Fast Striker Review – Is NEOGEO Back?

Many games try to evoke some sense of nostalgia. They use retro-inspired graphics or play chiptunes that are adapted from the greats of yestercade. Few developers, however, go so far as to make a game that’s not only inspired by 90’s arcade Shoot ‘Em Ups, but to quite literally make a 90’s Arcade Shoot ‘Em Up. Enter Fast Striker by NGDEV.

The 90’s Are Back In Town

Fast Striker was originally released in 2010 for the NEOGEO and Dreamcast, both of which had been dead for well over a decade. As bizarre as that sounds, Fast Striker was then ported to PS4 eight years later, and here we are, three years after that, reviewing it. The game has certainly had an interesting life, but is it any good?

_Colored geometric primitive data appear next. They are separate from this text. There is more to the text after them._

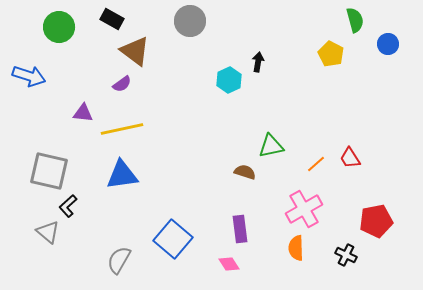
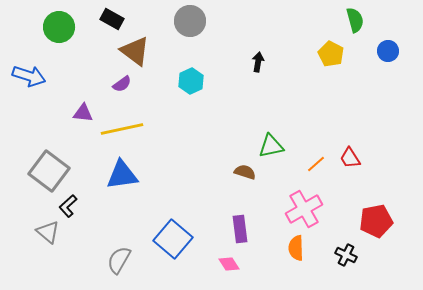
blue circle: moved 7 px down
cyan hexagon: moved 38 px left, 1 px down
gray square: rotated 24 degrees clockwise
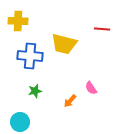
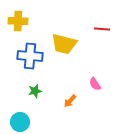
pink semicircle: moved 4 px right, 4 px up
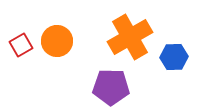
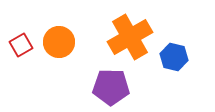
orange circle: moved 2 px right, 1 px down
blue hexagon: rotated 16 degrees clockwise
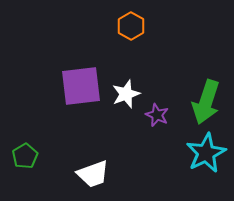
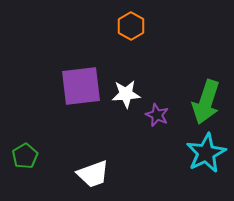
white star: rotated 16 degrees clockwise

Right off the bat, I want to discuss what makes Fast Striker truly one of a kind. The graphics. Fast Striker has beautifully chunky pixel graphics that scream early 90’s Shmup. Enemies, bosses and your ship look fantastic – if you dig this kind of retro-styling. Bullets, both from you and your enemies, are bright, colourful and bold, making it easy to detect oncoming threats. Backgrounds are a little bit basic, although most have some pretty interesting animation going on to spruce it all up. They do feel a tad samey between stages, but as an overall package, the game looks right at home on an old CRT.

Fast Striker

This art style is backed by a thigh-spankingly good soundtrack that oozes heart-pounding synthy goodness from every metaphorical string. It drives the game forward brilliantly with an eruption of headbanging tracks that would fit on anyone’s workout playlist. It’s seriously good and almost worth the price of admission alone.

Couple Niggles

The presentation does come with a couple of caveats, however. Firstly, the game has not been given any HD treatment. As gorgeous as those chunky pixels are, the game was begging for a tarting up to get those sprites singing along with that original score. Sound effects are also quite weak, with bullets and explosions sounding surprisingly limp for a game this crunchy. More could have been done here, that’s for sure.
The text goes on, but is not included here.